Linked is the new repo, it’s still in relatively early stages but does work.
I’m using it in oobabooga text-gen-ui and the OLD GPTQ format, so not even the new stuff, and on my 3060 I see a genuine >200% increase in speed:
Exllama v1
Output generated in 21.84 seconds (9.16 tokens/s, 200 tokens, context 135, seed 1891621432)
Exllama v2
Output generated in 6.23 seconds (32.10 tokens/s, 200 tokens, context 135, seed 313599079)
Absolutely crazy, all settings are the same. And it’s not just a burst at the front, it lasts:
Output generated in 22.40 seconds (31.92 tokens/s, 715 tokens, context 135, seed 717231733)
And this is using the old format, exllama v2 includes a new way to quant, allowing for much more granular bitrates.

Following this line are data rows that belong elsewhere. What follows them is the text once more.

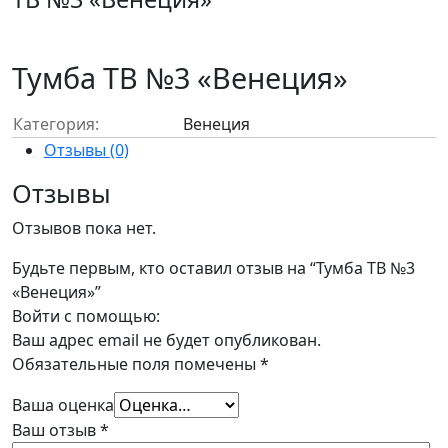
Тумба ТВ №3 «Венеция»
Категория:
Венеция
Отзывы (0)
Отзывы
Отзывов пока нет.
Будьте первым, кто оставил отзыв на “Тумба ТВ №3
«Венеция»”
Войти с помощью:
Ваш адрес email не будет опубликован.
Обязательные поля помечены
*
Ваша оценка
Ваш отзыв
*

Turbo went with a really cool approach here, you set a target bits per weight, say, 3.5, and it’ll automatically adjust the appropriate weights to the appropriate quant levels to achieve maximum performance where it counts, saving data in important weights and sacrificing more on non important ones, very cool stuff!
Get your latest oobabooga webui and start playing!
https://github.com/oobabooga/text-generation-webui
https://github.com/noneabove1182/text-generation-webui-docker
Some models in the new format from turbo: https://huggingface.co/turboderp
I’m really interested in this. Is Exllama2 a separately trained variant of Llama2? The use restrictions of Llama2 have always irked me and a similarly performing open variant of that architecture is very intriguing.Nevermind. This is a processor that runs the model, not the model itself. My bad.